The hiding place was so elaborate that it took police several hours to find him, La Notizia reported. A video of Wednesday's arrest shows Pelle, 54, peering out from behind a wardrobe at the bunker's entrance.
"Fifty of us searched the two-story villa where Pelle had always lived," said police commander Francesco Ratta in a news conference. "But it took a very attentive eye to discover his hiding place."
Pelle, who inherited his father's nickname, "La Mamma," was first arrested in 2008 and convicted for mafia involvement, weapons- and drug-related charges, and handed a 20-year sentence. In 2011, he escaped from a hospital in Locri, Calabria, where he was reportedly receiving treatment for a form of anorexia. Ever since, Pelle has been on the Italian interior ministry's list of most-wanted mafia fugitives.
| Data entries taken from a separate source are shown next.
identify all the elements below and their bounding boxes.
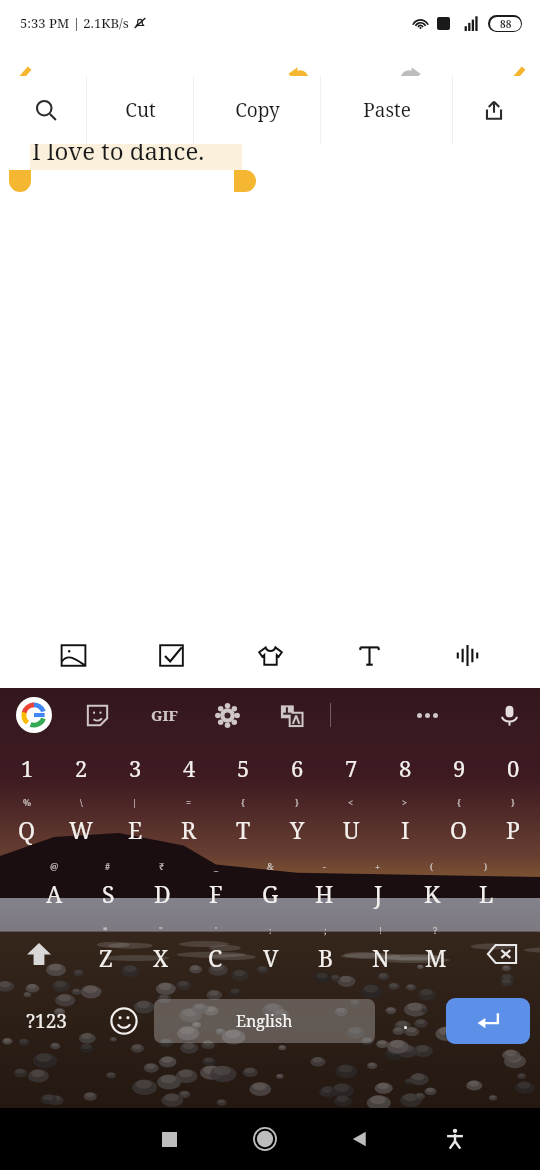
button[interactable]: :: [243, 922, 298, 986]
button[interactable]: Backspace: [463, 922, 540, 986]
button[interactable]: Voice input: [492, 698, 526, 732]
button[interactable]: 0: [486, 742, 540, 794]
button[interactable]: Translate: [274, 698, 308, 732]
button[interactable]: ₹: [135, 858, 189, 922]
button[interactable]: 7: [324, 742, 378, 794]
staticText: V: [263, 942, 279, 973]
staticText: GIF: [151, 705, 178, 725]
button[interactable]: ): [459, 858, 513, 922]
button[interactable]: {: [216, 794, 270, 858]
button[interactable]: Shift: [0, 922, 78, 986]
button[interactable]: |: [108, 794, 162, 858]
button[interactable]: _: [189, 858, 243, 922]
staticText: &: [267, 860, 274, 872]
staticText: W: [69, 814, 94, 845]
button[interactable]: Back: [312, 1108, 407, 1170]
button[interactable]: 9: [432, 742, 486, 794]
button[interactable]: Text format: [343, 629, 395, 681]
button[interactable]: &: [243, 858, 297, 922]
button[interactable]: Voice note: [441, 629, 493, 681]
staticText: ": [159, 924, 163, 936]
staticText: Y: [290, 814, 305, 845]
staticText: J: [374, 878, 383, 909]
button[interactable]: ?123: [0, 986, 93, 1056]
staticText: +: [375, 860, 381, 872]
staticText: {: [241, 796, 245, 808]
button[interactable]: Checklist: [145, 629, 197, 681]
button[interactable]: Copy: [194, 76, 320, 144]
button[interactable]: Accessibility: [407, 1108, 502, 1170]
button[interactable]: ?: [408, 922, 463, 986]
button[interactable]: More: [410, 698, 444, 732]
button[interactable]: >: [378, 794, 432, 858]
staticText: 9: [453, 753, 466, 783]
button[interactable]: Enter: [446, 998, 530, 1044]
staticText: ₹: [159, 860, 165, 872]
button[interactable]: English: [154, 999, 375, 1043]
button[interactable]: .: [375, 986, 436, 1056]
button[interactable]: 6: [270, 742, 324, 794]
button[interactable]: Emoji: [93, 986, 154, 1056]
button[interactable]: 1: [0, 742, 54, 794]
staticText: (: [430, 860, 434, 872]
staticText: Cut: [125, 97, 156, 123]
button[interactable]: @: [27, 858, 81, 922]
button[interactable]: %: [0, 794, 54, 858]
button[interactable]: 3: [108, 742, 162, 794]
staticText: 3: [129, 753, 142, 783]
button[interactable]: 5: [216, 742, 270, 794]
staticText: Z: [99, 942, 113, 973]
staticText: Q: [18, 814, 36, 845]
staticText: 6: [291, 753, 304, 783]
staticText: 8: [399, 753, 412, 783]
button[interactable]: }: [270, 794, 324, 858]
staticText: %: [23, 796, 32, 808]
button[interactable]: 2: [54, 742, 108, 794]
button[interactable]: +: [351, 858, 405, 922]
button[interactable]: (: [405, 858, 459, 922]
button[interactable]: *: [78, 922, 133, 986]
staticText: P: [506, 814, 520, 845]
staticText: N: [372, 942, 390, 973]
button[interactable]: \: [54, 794, 108, 858]
button[interactable]: !: [353, 922, 408, 986]
staticText: |: [132, 796, 138, 808]
staticText: \: [80, 796, 83, 808]
button[interactable]: Sticker: [244, 629, 296, 681]
button[interactable]: Search: [6, 76, 86, 144]
staticText: {: [457, 796, 461, 808]
staticText: 0: [507, 753, 520, 783]
button[interactable]: {: [432, 794, 486, 858]
staticText: T: [236, 814, 251, 845]
staticText: }: [511, 796, 515, 808]
button[interactable]: GIF: [144, 695, 184, 735]
button[interactable]: 4: [162, 742, 216, 794]
staticText: 2: [75, 753, 88, 783]
button[interactable]: =: [162, 794, 216, 858]
staticText: ?123: [26, 1008, 67, 1034]
button[interactable]: ;: [298, 922, 353, 986]
button[interactable]: -: [297, 858, 351, 922]
button[interactable]: Google: [14, 695, 54, 735]
button[interactable]: ': [188, 922, 243, 986]
staticText: K: [424, 878, 441, 909]
button[interactable]: Settings: [210, 698, 244, 732]
button[interactable]: <: [324, 794, 378, 858]
staticText: @: [50, 860, 59, 872]
button[interactable]: Share: [453, 76, 534, 144]
button[interactable]: Stickers: [80, 698, 114, 732]
button[interactable]: #: [81, 858, 135, 922]
button[interactable]: Paste: [321, 76, 452, 144]
staticText: 5: [237, 753, 250, 783]
button[interactable]: Home: [217, 1108, 312, 1170]
staticText: C: [208, 942, 223, 973]
button[interactable]: 8: [378, 742, 432, 794]
button[interactable]: ": [133, 922, 188, 986]
staticText: 4: [183, 753, 196, 783]
button[interactable]: Insert image: [47, 629, 99, 681]
button[interactable]: Cut: [87, 76, 193, 144]
staticText: ;: [324, 924, 327, 936]
staticText: F: [209, 878, 223, 909]
button[interactable]: }: [486, 794, 540, 858]
button[interactable]: Recent apps: [122, 1108, 217, 1170]
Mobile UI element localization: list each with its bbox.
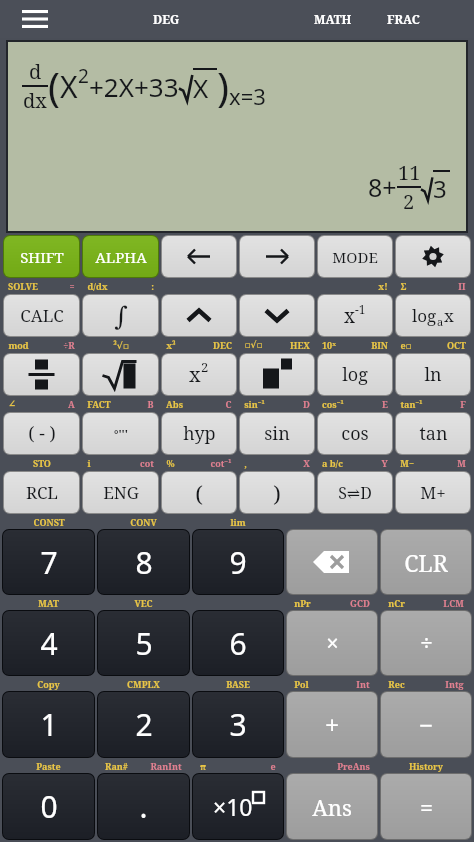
button[interactable]: Delete	[286, 529, 378, 595]
staticText: RCL	[26, 481, 58, 504]
button[interactable]: d	[8, 42, 466, 231]
button[interactable]: +	[286, 691, 378, 758]
button[interactable]: M+	[395, 471, 471, 514]
button[interactable]: ln	[395, 353, 471, 396]
staticText: CMPLX	[127, 678, 160, 690]
button[interactable]: Fraction	[3, 353, 80, 396]
staticText: STO	[33, 457, 51, 469]
staticText: 8	[135, 542, 153, 583]
button[interactable]: 7	[2, 529, 95, 595]
staticText: x=3	[229, 81, 266, 111]
button[interactable]: 3	[192, 691, 284, 758]
staticText: ÷R	[63, 339, 75, 351]
button[interactable]: Down	[239, 294, 315, 337]
staticText: )	[273, 478, 281, 508]
staticText: A	[68, 398, 75, 410]
button[interactable]: ×10	[192, 773, 284, 840]
button[interactable]: sin	[239, 412, 315, 455]
button[interactable]: SHIFT	[3, 235, 80, 278]
button[interactable]: Ans	[286, 773, 378, 840]
button[interactable]: MODE	[317, 235, 393, 278]
staticText: 1	[40, 704, 58, 745]
staticText: 2	[78, 63, 89, 89]
staticText: B	[147, 398, 154, 410]
staticText: a b/c	[322, 457, 343, 469]
button[interactable]: S⇌D	[317, 471, 393, 514]
button[interactable]: log	[395, 294, 471, 337]
staticText: FRAC	[387, 11, 420, 27]
staticText: HEX	[290, 339, 310, 351]
staticText: D	[303, 398, 310, 410]
button[interactable]: )	[239, 471, 315, 514]
staticText: e	[270, 760, 276, 772]
staticText: 3	[229, 704, 247, 745]
staticText: -1	[355, 301, 366, 317]
button[interactable]: 4	[2, 610, 95, 676]
button[interactable]: Settings	[395, 235, 471, 278]
staticText: M+	[420, 481, 446, 504]
staticText: CALC	[20, 304, 64, 327]
button[interactable]: Power	[239, 353, 315, 396]
button[interactable]: x	[161, 353, 237, 396]
button[interactable]: ENG	[82, 471, 159, 514]
staticText: +2X+33	[89, 69, 179, 104]
button[interactable]: Menu	[18, 6, 52, 32]
staticText: M	[457, 457, 466, 469]
staticText: 2	[135, 704, 153, 745]
staticText: Π	[458, 280, 466, 292]
button[interactable]: 0	[2, 773, 95, 840]
staticText: VEC	[134, 597, 153, 609]
staticText: cos	[341, 421, 369, 446]
button[interactable]: Up	[161, 294, 237, 337]
staticText: 4	[40, 623, 58, 664]
staticText: M−	[400, 457, 414, 469]
staticText: x	[189, 361, 201, 388]
button[interactable]: ÷	[380, 610, 472, 676]
button[interactable]: 2	[97, 691, 190, 758]
button[interactable]: =	[380, 773, 472, 840]
button[interactable]: tan	[395, 412, 471, 455]
staticText: 3	[433, 172, 447, 205]
button[interactable]: log	[317, 353, 393, 396]
staticText: mod	[8, 339, 29, 351]
button[interactable]: Square root	[82, 353, 159, 396]
staticText: e▫	[400, 339, 412, 351]
button[interactable]: −	[380, 691, 472, 758]
button[interactable]: hyp	[161, 412, 237, 455]
staticText: sin⁻¹	[244, 398, 265, 410]
button[interactable]: 5	[97, 610, 190, 676]
staticText: ×10	[213, 791, 253, 822]
button[interactable]: ALPHA	[82, 235, 159, 278]
button[interactable]: 1	[2, 691, 95, 758]
staticText: log	[412, 304, 437, 327]
button[interactable]: ∫	[82, 294, 159, 337]
staticText: F	[460, 398, 466, 410]
staticText: DEG	[153, 11, 180, 27]
staticText: Rec	[388, 678, 405, 690]
button[interactable]: cos	[317, 412, 393, 455]
button[interactable]: °'''	[82, 412, 159, 455]
staticText: °'''	[114, 426, 128, 441]
staticText: ▫√▫	[244, 340, 263, 351]
staticText: Σ	[400, 280, 407, 292]
button[interactable]: CALC	[3, 294, 80, 337]
button[interactable]: 8	[97, 529, 190, 595]
button[interactable]: (	[161, 471, 237, 514]
staticText: BASE	[226, 678, 250, 690]
staticText: sin	[264, 421, 290, 446]
staticText: x!	[378, 280, 388, 292]
button[interactable]: RCL	[3, 471, 80, 514]
button[interactable]: CLR	[380, 529, 472, 595]
button[interactable]: Left	[161, 235, 237, 278]
button[interactable]: Right	[239, 235, 315, 278]
button[interactable]: ×	[286, 610, 378, 676]
button[interactable]: 9	[192, 529, 284, 595]
button[interactable]: .	[97, 773, 190, 840]
button[interactable]: x	[317, 294, 393, 337]
staticText: %	[166, 457, 175, 469]
staticText: ,	[244, 457, 247, 469]
staticText: ×	[326, 629, 339, 658]
button[interactable]: ( - )	[3, 412, 80, 455]
staticText: dx	[23, 87, 47, 114]
button[interactable]: 6	[192, 610, 284, 676]
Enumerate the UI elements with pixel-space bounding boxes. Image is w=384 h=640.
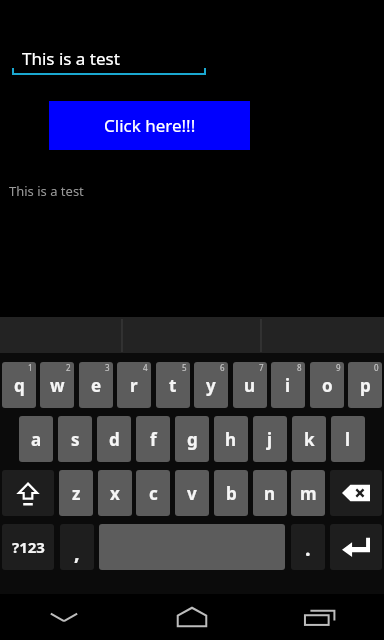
button[interactable]: w <box>40 362 74 408</box>
button[interactable]: . <box>291 524 325 570</box>
staticText: 4 <box>143 362 148 373</box>
button[interactable]: Click here!!! <box>49 101 250 150</box>
button[interactable]: Enter <box>330 524 382 570</box>
button[interactable]: Home <box>128 594 256 640</box>
staticText: s <box>71 428 80 451</box>
staticText: x <box>110 482 120 505</box>
staticText: a <box>31 428 42 451</box>
button[interactable]: o <box>310 362 344 408</box>
staticText: w <box>50 374 65 397</box>
staticText: This is a test <box>22 47 120 70</box>
button[interactable]: h <box>214 416 248 462</box>
staticText: i <box>285 374 291 397</box>
staticText: u <box>244 374 256 397</box>
staticText: j <box>267 428 273 451</box>
staticText: k <box>304 428 315 451</box>
button[interactable]: r <box>117 362 151 408</box>
button[interactable]: t <box>156 362 190 408</box>
button[interactable]: i <box>271 362 305 408</box>
button[interactable]: q <box>2 362 36 408</box>
staticText: b <box>226 482 237 505</box>
button[interactable]: a <box>19 416 53 462</box>
staticText: 7 <box>259 362 264 373</box>
staticText: . <box>305 535 311 562</box>
button[interactable]: e <box>79 362 113 408</box>
staticText: 1 <box>28 362 33 373</box>
button[interactable]: u <box>233 362 267 408</box>
staticText: y <box>206 374 216 397</box>
staticText: z <box>72 482 81 505</box>
button[interactable]: x <box>98 470 132 516</box>
staticText: 0 <box>374 362 379 373</box>
button[interactable]: l <box>331 416 365 462</box>
button[interactable]: d <box>97 416 131 462</box>
button[interactable]: Recent apps <box>256 594 384 640</box>
staticText: g <box>187 428 198 451</box>
button[interactable]: m <box>291 470 325 516</box>
staticText: q <box>14 374 25 397</box>
staticText: f <box>150 428 157 451</box>
staticText: ?123 <box>12 537 45 557</box>
staticText: e <box>91 374 102 397</box>
staticText: d <box>109 428 120 451</box>
staticText: 2 <box>66 362 71 373</box>
staticText: 3 <box>105 362 110 373</box>
button[interactable]: z <box>59 470 93 516</box>
button[interactable]: c <box>136 470 170 516</box>
button[interactable]: j <box>253 416 287 462</box>
button[interactable]: Backspace <box>330 470 382 516</box>
staticText: v <box>187 482 197 505</box>
button[interactable]: v <box>175 470 209 516</box>
button[interactable]: n <box>253 470 287 516</box>
button[interactable]: b <box>214 470 248 516</box>
staticText: t <box>169 374 177 397</box>
button[interactable]: Hide keyboard <box>0 594 128 640</box>
button[interactable]: p <box>348 362 382 408</box>
button[interactable]: s <box>58 416 92 462</box>
staticText: 8 <box>297 362 302 373</box>
button[interactable]: f <box>136 416 170 462</box>
button[interactable]: Shift <box>2 470 54 516</box>
staticText: This is a test <box>9 182 84 200</box>
staticText: 5 <box>182 362 187 373</box>
staticText: , <box>74 539 80 566</box>
staticText: o <box>322 374 333 397</box>
button[interactable]: k <box>292 416 326 462</box>
staticText: Click here!!! <box>104 114 196 137</box>
staticText: m <box>300 482 317 505</box>
staticText: c <box>149 482 158 505</box>
staticText: h <box>225 428 237 451</box>
button[interactable]: ?123 <box>2 524 54 570</box>
button[interactable]: g <box>175 416 209 462</box>
staticText: l <box>345 428 351 451</box>
staticText: n <box>264 482 276 505</box>
button[interactable]: , <box>60 524 94 570</box>
button[interactable]: y <box>194 362 228 408</box>
staticText: 9 <box>336 362 341 373</box>
staticText: p <box>360 374 371 397</box>
staticText: r <box>130 374 138 397</box>
staticText: 6 <box>220 362 225 373</box>
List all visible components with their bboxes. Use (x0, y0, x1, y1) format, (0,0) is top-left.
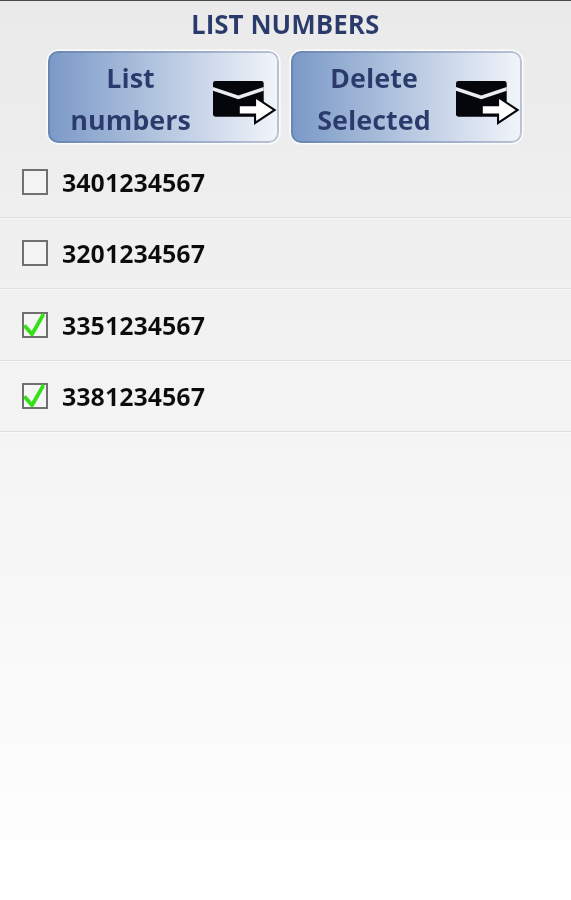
staticText: Delete Selected (317, 59, 431, 138)
other: Send SMS (456, 81, 518, 125)
staticText: List numbers (70, 59, 191, 138)
staticText: LIST NUMBERS (191, 6, 380, 41)
button[interactable]: 3351234567 (0, 289, 571, 360)
button[interactable]: 3401234567 (0, 146, 571, 217)
button[interactable]: 3381234567 (0, 360, 571, 431)
button[interactable]: List numbers (48, 51, 279, 143)
staticText: 3201234567 (62, 236, 205, 270)
staticText: 3401234567 (62, 165, 205, 199)
other: Send SMS (213, 81, 275, 125)
staticText: 3381234567 (62, 379, 205, 413)
button[interactable]: 3201234567 (0, 217, 571, 288)
staticText: 3351234567 (62, 308, 205, 342)
button[interactable]: Delete Selected (291, 51, 522, 143)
In 2007, Pelle's clan made headlines when a spate of revenge killings with the Nirta-Strangio clan culminated in a bloodbath at a birthday party in an Italian restaurant in Duisburg, Germany. Six people were shot and killed execution-style.
The 'Ndrangheta crime syndicate is one of Italy's most notorious and wealthy, due to its alleged ties with South American drug cartels and prominence within a trans-Atlantic drug ring — surpassing the traditional axis between the Sicilian and American Cosa Nostra, due to its ability to move vast amounts of cocaine and heroin across Europe.
It is believed to have links to the Los Zetas cartel in Mexico and to the Gambino family in the U.S. Europol described the 'Ndrangheta as "among the richest and most powerful organized crime groups at a global level" in a 2013 report assessing the threat posed by organized crime in Italy.